YOUR TASK -
Copy each line from the entries that the word "Онлайн" appears in.

━━━ DATA SHOWN

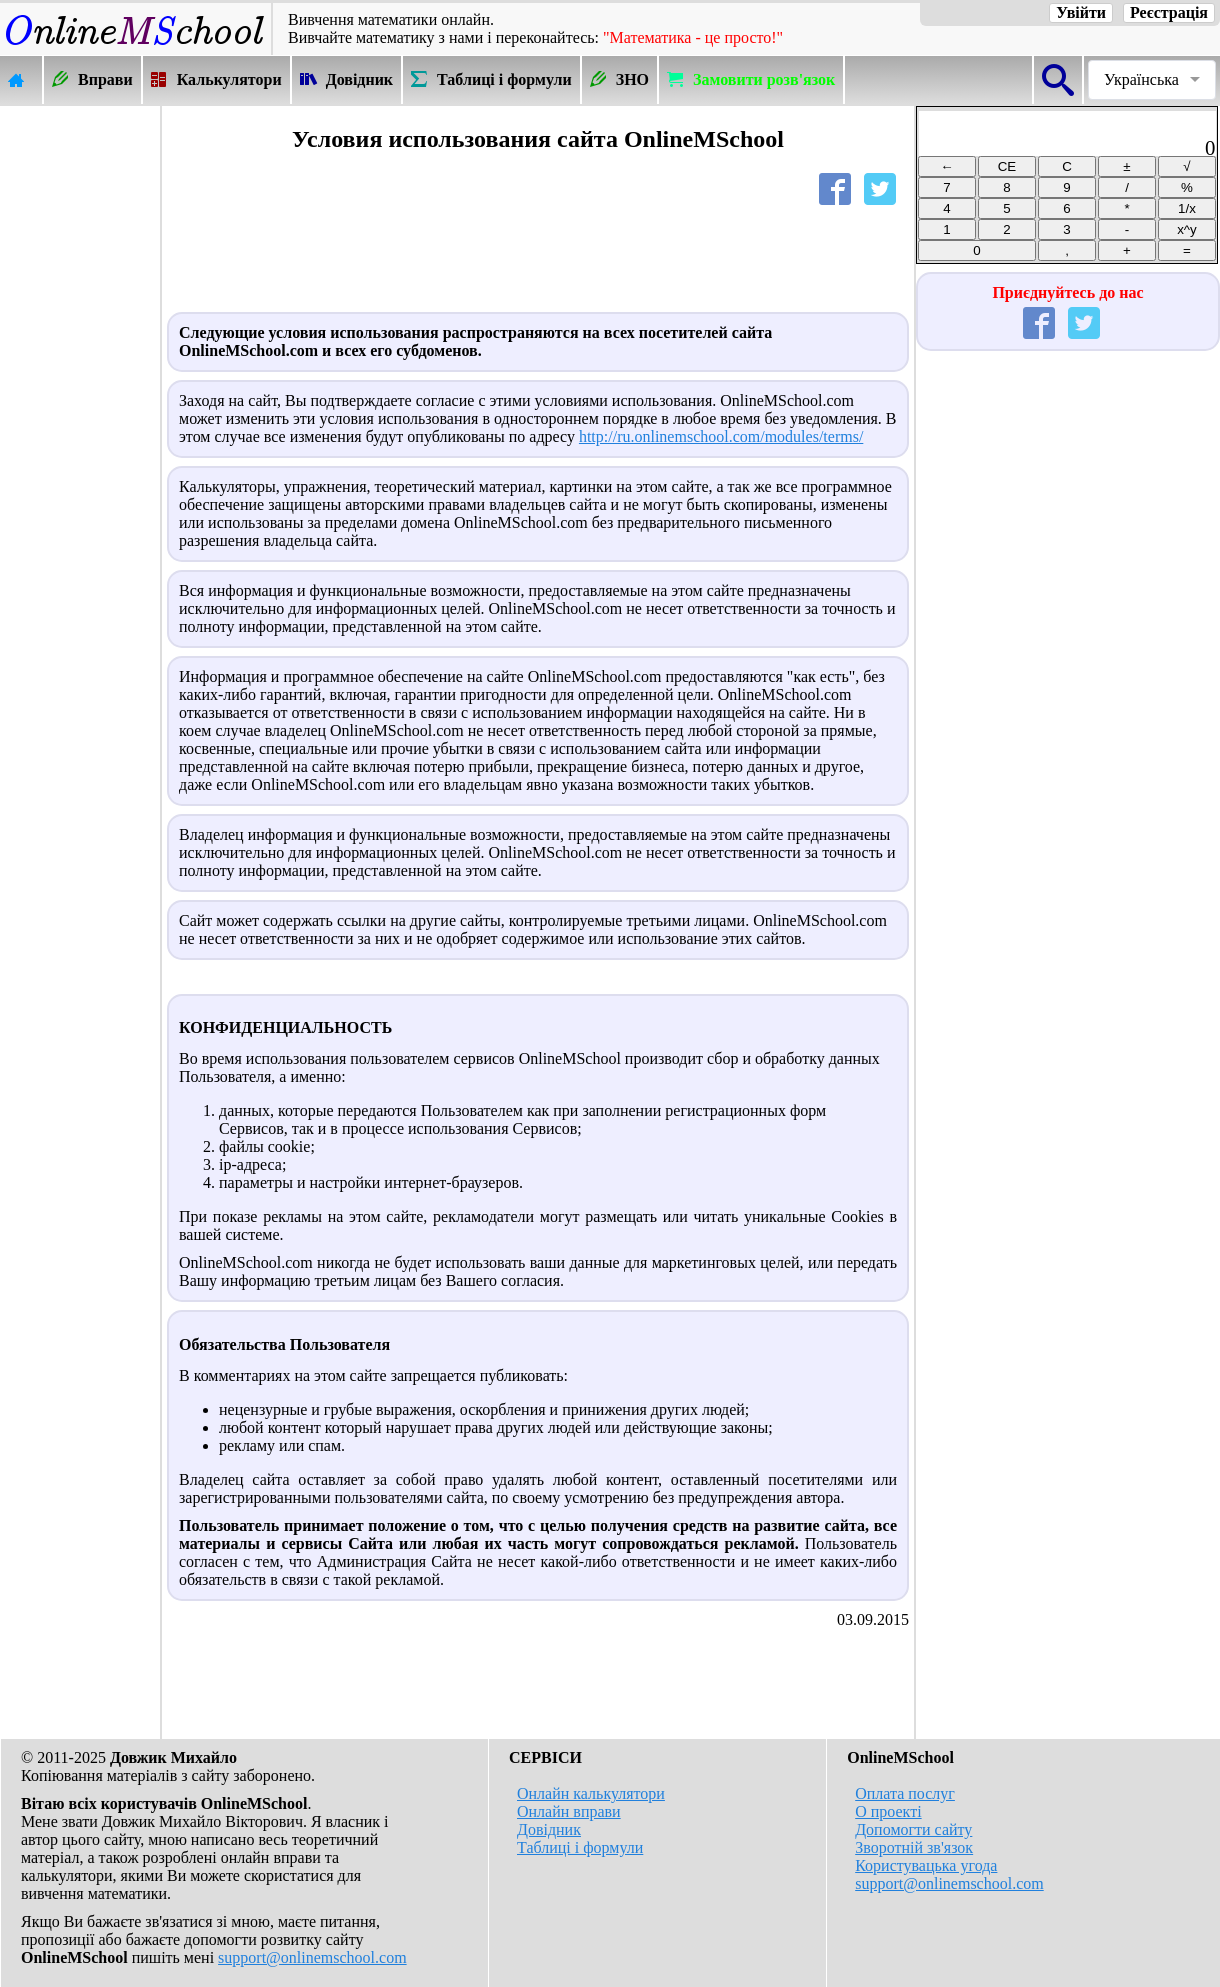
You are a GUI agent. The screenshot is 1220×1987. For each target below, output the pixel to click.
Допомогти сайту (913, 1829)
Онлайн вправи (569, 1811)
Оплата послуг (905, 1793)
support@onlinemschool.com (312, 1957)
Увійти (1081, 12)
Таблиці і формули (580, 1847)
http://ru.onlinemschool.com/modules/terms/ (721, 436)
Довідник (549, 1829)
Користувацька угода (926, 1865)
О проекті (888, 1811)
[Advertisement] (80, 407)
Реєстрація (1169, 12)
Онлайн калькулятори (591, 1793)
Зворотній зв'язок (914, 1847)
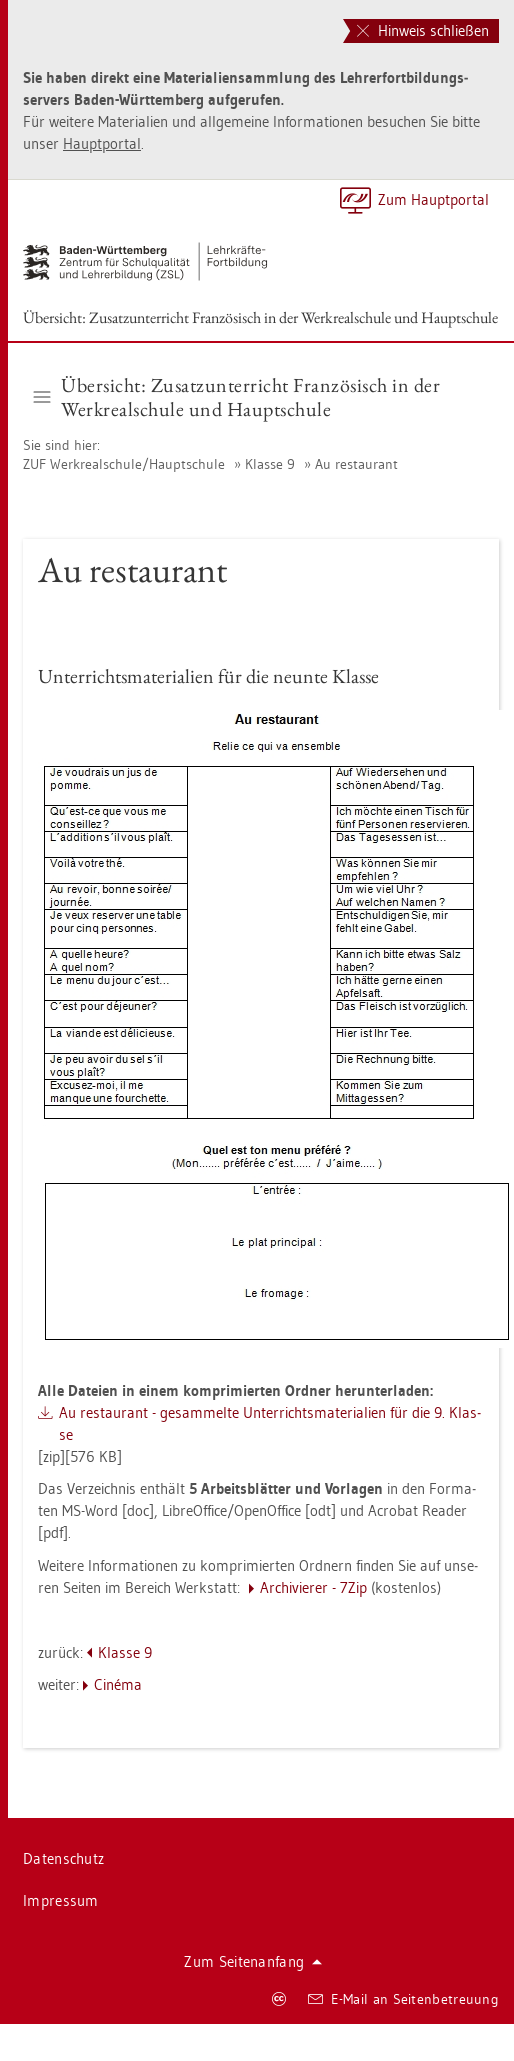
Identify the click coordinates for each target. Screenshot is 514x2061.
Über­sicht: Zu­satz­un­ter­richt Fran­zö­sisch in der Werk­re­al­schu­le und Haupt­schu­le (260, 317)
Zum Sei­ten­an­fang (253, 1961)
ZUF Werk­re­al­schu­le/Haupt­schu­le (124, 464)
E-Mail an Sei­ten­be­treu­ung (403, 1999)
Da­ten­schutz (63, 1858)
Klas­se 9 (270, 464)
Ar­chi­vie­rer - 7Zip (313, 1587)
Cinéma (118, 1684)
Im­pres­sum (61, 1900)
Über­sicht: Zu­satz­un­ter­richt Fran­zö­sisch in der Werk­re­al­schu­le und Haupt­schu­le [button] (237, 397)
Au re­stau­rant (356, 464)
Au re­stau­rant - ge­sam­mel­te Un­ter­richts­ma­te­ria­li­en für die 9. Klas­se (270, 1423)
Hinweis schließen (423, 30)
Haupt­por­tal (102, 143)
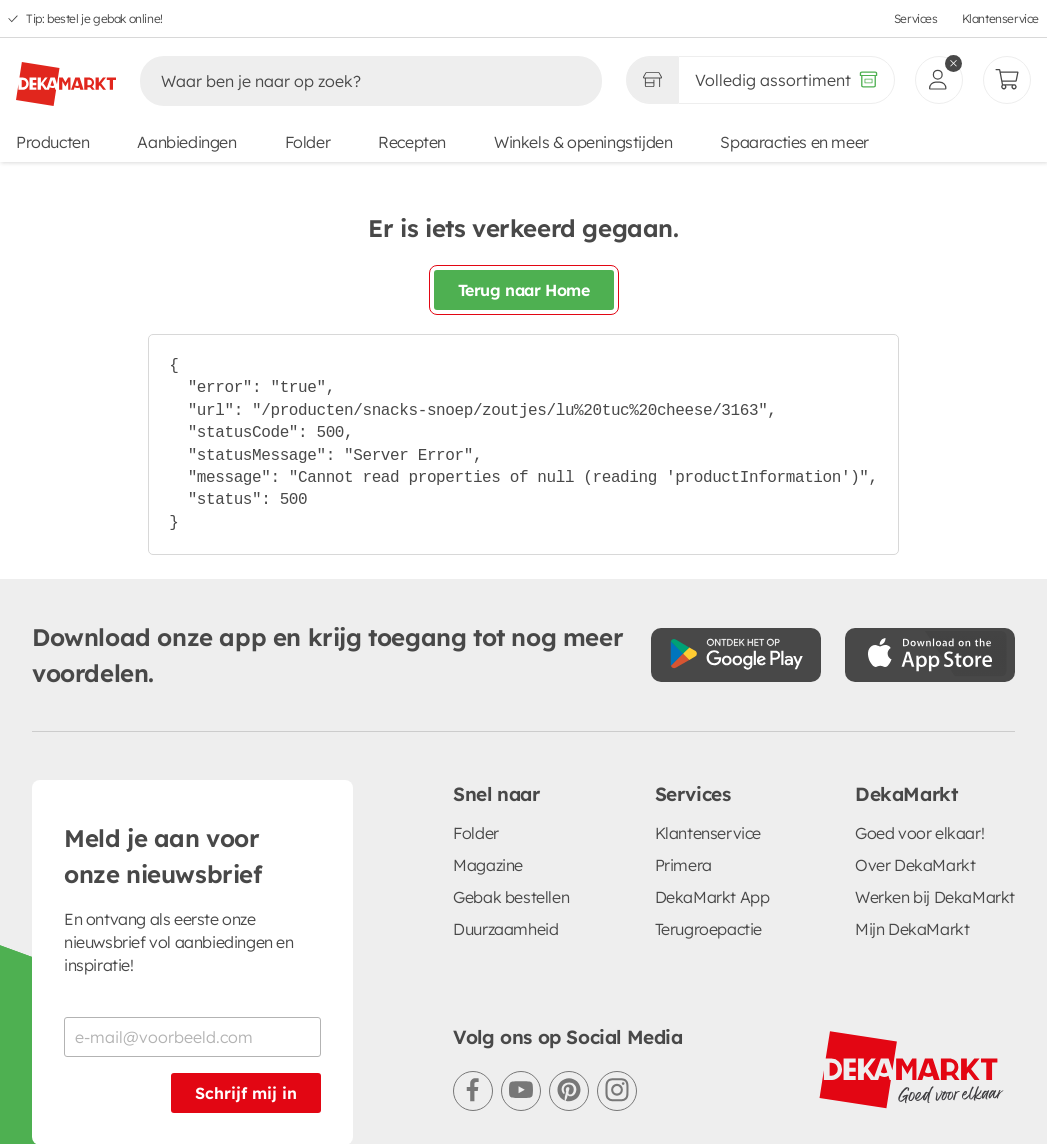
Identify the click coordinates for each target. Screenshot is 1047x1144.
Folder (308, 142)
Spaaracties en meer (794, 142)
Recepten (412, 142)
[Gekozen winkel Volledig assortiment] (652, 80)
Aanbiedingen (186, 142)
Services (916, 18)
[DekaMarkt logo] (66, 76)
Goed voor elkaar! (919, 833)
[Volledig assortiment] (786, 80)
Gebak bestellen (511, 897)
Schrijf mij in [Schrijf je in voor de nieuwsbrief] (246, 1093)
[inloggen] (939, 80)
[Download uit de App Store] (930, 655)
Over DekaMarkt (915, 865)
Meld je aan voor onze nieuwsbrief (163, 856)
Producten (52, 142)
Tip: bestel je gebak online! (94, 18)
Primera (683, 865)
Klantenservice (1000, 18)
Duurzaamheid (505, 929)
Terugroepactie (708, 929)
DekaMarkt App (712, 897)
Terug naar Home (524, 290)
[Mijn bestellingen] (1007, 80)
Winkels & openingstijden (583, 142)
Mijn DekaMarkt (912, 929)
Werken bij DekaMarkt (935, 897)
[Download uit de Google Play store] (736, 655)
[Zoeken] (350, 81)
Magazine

━━━━━━

TASK RESPONSE -
Онлайн вправи (569, 1811)
Онлайн калькулятори (591, 1793)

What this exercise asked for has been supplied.